### TASK DETAILS
Using the data that follows, report how many lines include "Hold"; output no other text.

### Stored records

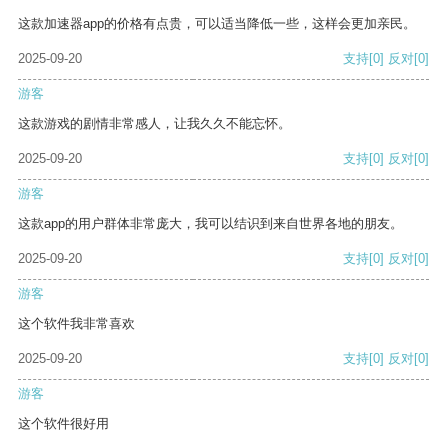
这款加速器app的价格有点贵，可以适当降低一些，这样会更加亲民。
2025-09-20
支持
[0]
反对
[0]
游客
这款游戏的剧情非常感人，让我久久不能忘怀。
2025-09-20
支持
[0]
反对
[0]
游客
这款app的用户群体非常庞大，我可以结识到来自世界各地的朋友。
2025-09-20
支持
[0]
反对
[0]
游客
这个软件我非常喜欢
2025-09-20
支持
[0]
反对
[0]
游客
这个软件很好用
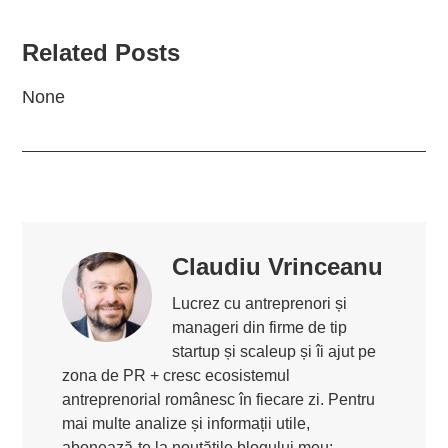
Related Posts
None
Claudiu Vrinceanu
Lucrez cu antreprenori și
manageri din firme de tip
startup și scaleup și îi ajut pe
zona de PR + cresc ecosistemul
antreprenorial românesc în fiecare zi. Pentru
mai multe analize și informații utile,
abonează-te la noutățile blogului meu:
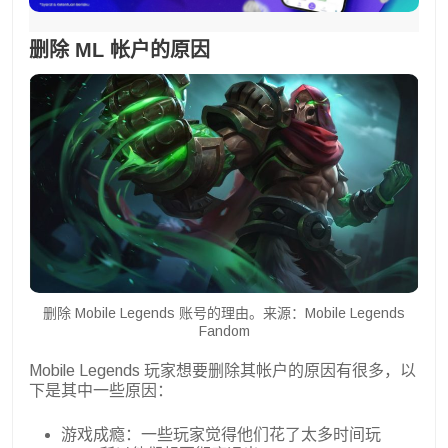
删除 ML 帐户的原因
删除 Mobile Legends 账号的理由。来源：Mobile Legends
Fandom
Mobile Legends 玩家想要删除其帐户的原因有很多，以
下是其中一些原因：
游戏成瘾：一些玩家觉得他们花了太多时间玩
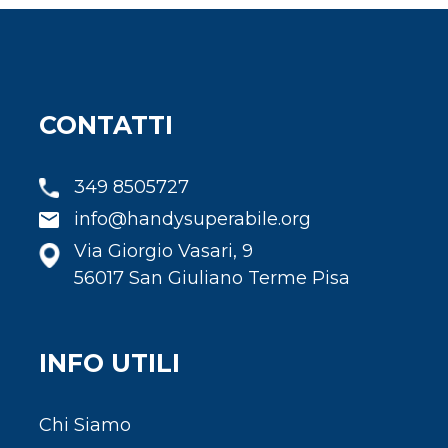
CONTATTI
349 8505727
info@handysuperabile.org
Via Giorgio Vasari, 9
56017 San Giuliano Terme Pisa
INFO UTILI
Chi Siamo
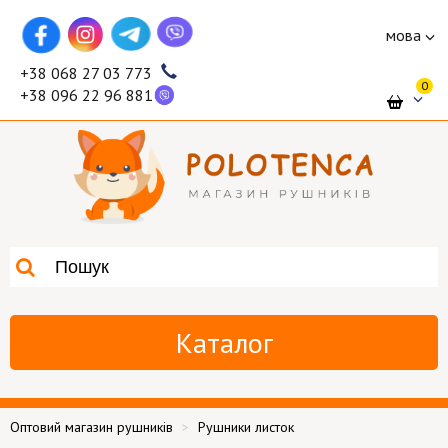
мова
+38 068 27 03 773
0
+38 096 22 96 881
Каталог
Оптовий магазин рушників
Рушники листок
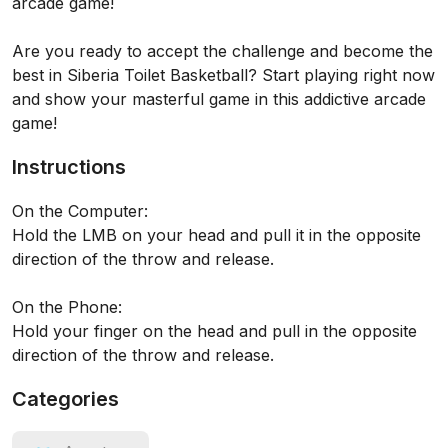
arcade game!
Are you ready to accept the challenge and become the
best in Siberia Toilet Basketball? Start playing right now
and show your masterful game in this addictive arcade
game!
Instructions
On the Computer:
Hold the LMB on your head and pull it in the opposite
direction of the throw and release.
On the Phone:
Hold your finger on the head and pull in the opposite
direction of the throw and release.
Categories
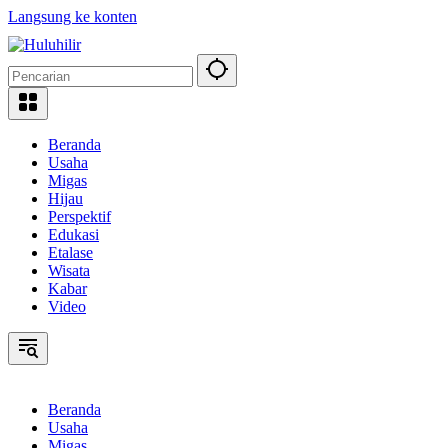
Langsung ke konten
Beranda
Usaha
Migas
Hijau
Perspektif
Edukasi
Etalase
Wisata
Kabar
Video
Beranda
Usaha
Migas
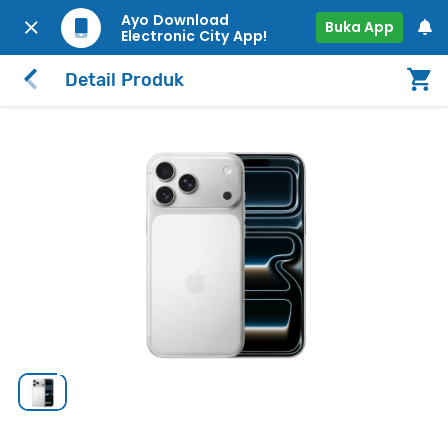
Ayo Download
Buka App
Electronic City App!
Detail Produk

### TASK ANSWER
2